Steve Carell stars as real-life troubled dad David Sheff and Timothée Chalamet co-stars as his drug and booze addicted son Nic Sheff in Belgian co-writer/ director Felix Van Groeningen’s Beautiful Boy, a drama of an American middle-class family coping with addiction.
The film is faultlessly well meaning and good hearted, but it is too one-note, rather unsurprising, and a bit of lecture. Don’t take drugs, but if you do, help is at hand. It is not really the involving, heartwarming, inspiring film you hope it would be.
Nobody will deny that Timothée Chalamet is a Beautiful Boy, and that he has no trouble at 22 convincingly playing an 18-year-old, but he isn’t nearly as effective here as he was in his breakthrough role in Call Me By Your Name. But then the Beautiful Boy role is so unsympathetic that you turn away from and reject his alienating character.

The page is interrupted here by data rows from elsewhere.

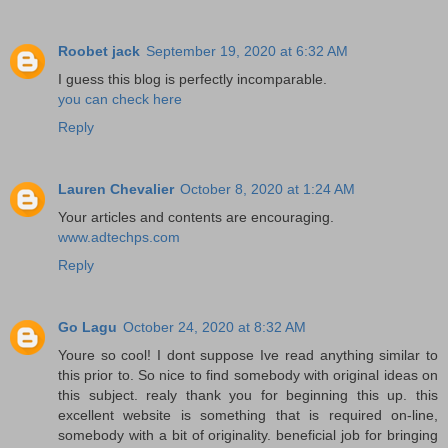
Roobet jack
September 19, 2020 at 6:32 AM
I guess this blog is perfectly incomparable.
you can check here
Reply
Lauren Chevalier
October 8, 2020 at 1:24 AM
Your articles and contents are encouraging.
www.adtechps.com
Reply
Go Lagu
October 24, 2020 at 8:32 AM
Youre so cool! I dont suppose Ive read anything similar to
this prior to. So nice to find somebody with original ideas on
this subject. realy thank you for beginning this up. this
excellent website is something that is required on-line,
somebody with a bit of originality. beneficial job for bringing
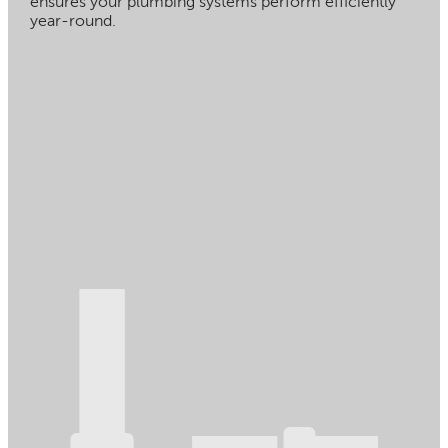
ensures your plumbing systems perform efficiently
year-round.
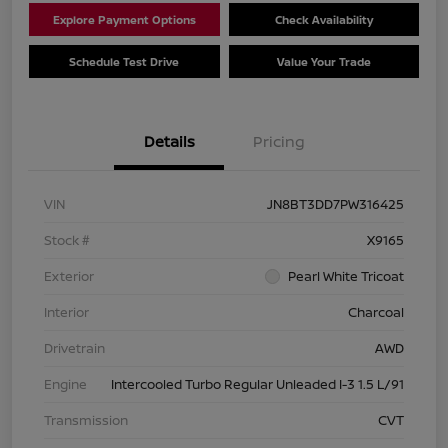
Explore Payment Options
Check Availability
Schedule Test Drive
Value Your Trade
Details
Pricing
VIN
JN8BT3DD7PW316425
Stock #
X9165
Exterior
Pearl White Tricoat
Interior
Charcoal
Drivetrain
AWD
Engine
Intercooled Turbo Regular Unleaded I-3 1.5 L/91
Transmission
CVT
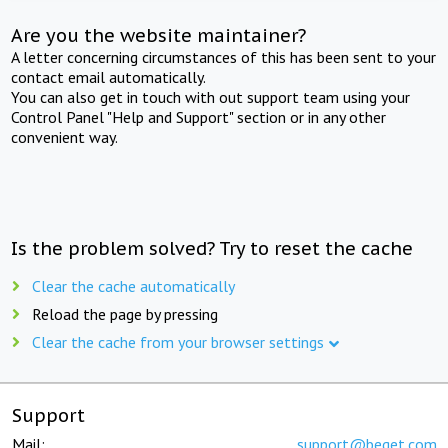
Are you the website maintainer?
A letter concerning circumstances of this has been sent to your
contact email automatically.
You can also get in touch with out support team using your
Control Panel "Help and Support" section or in any other
convenient way.
Is the problem solved? Try to reset the cache
Clear the cache automatically
Reload the page by pressing
Clear the cache from your browser settings
Support
Mail:
support@beget.com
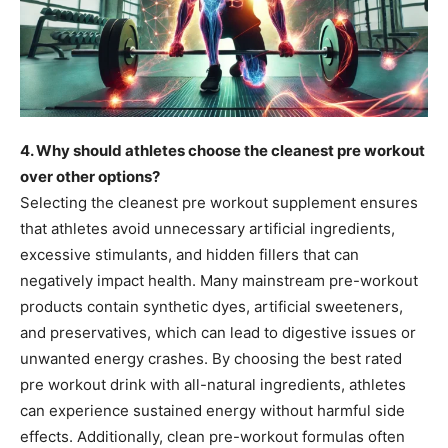
4. Why should athletes choose the cleanest pre workout
over other options?
Selecting the cleanest pre workout supplement ensures
that athletes avoid unnecessary artificial ingredients,
excessive stimulants, and hidden fillers that can
negatively impact health. Many mainstream pre-workout
products contain synthetic dyes, artificial sweeteners,
and preservatives, which can lead to digestive issues or
unwanted energy crashes. By choosing the best rated
pre workout drink with all-natural ingredients, athletes
can experience sustained energy without harmful side
effects. Additionally, clean pre-workout formulas often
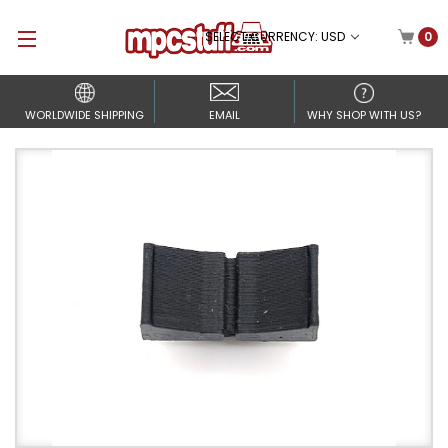
SELECT CURRENCY: USD
0
WORLDWIDE SHIPPING
EMAIL
WHY SHOP WITH US?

It is frustrating that there is no real impression of what makes the boy an addict. There’s a hint that the father is suffocating the son, but the father is obviously such a good man that we can’t see quite how he can be at the root of the boy’s troubles. Essentially, the boy is painfully nice too, making his road to hell hard to come to terms with, though that, probably, is the point.
Though it is based on memoirs by both father and son, the book Beautiful Boy by David Sheff and Tweak by Nic Sheff, the film seems, as its title implies, entirely derived from David Sheff’s book. And it is a memoir. There is no actual plot or story in the film, just a series of free-wheeling, impressionist scenes, dotting around fairly chaotically. This structure would suit a memoir, but not a drama film.
The situation is seen entirely from the father’s point of view, so the anguished dad role is entirely sympathetic, giving Steve Carell a much easier task, so, also with more screen time, and the star role, he out-acts Chalamet. Carell gives a masterclass in looking tragic, getting deep frown lines on his forehead.
Chalamet tries to follow suit, but he seems much too nice and clean cut and basically optimistic for this character. And the character is hardly characterised at all. He is just either taking drugs or trying to clean up his act, so Chalamet has just two modes to play, which is restricting.
The women’s roles are none too sympathetic either, giving Maura Tierney (present wife Karen Barbour) and Amy Ryan (ex-wife Vicki Sheff, the boy’s mother) troubles to score very much at all. They are kind of just there as wallpaper in the background.
Beautiful Boy is watchable, especially for Carell, but must count as a disappointment, though it is an honourable film, actually about something, none the less.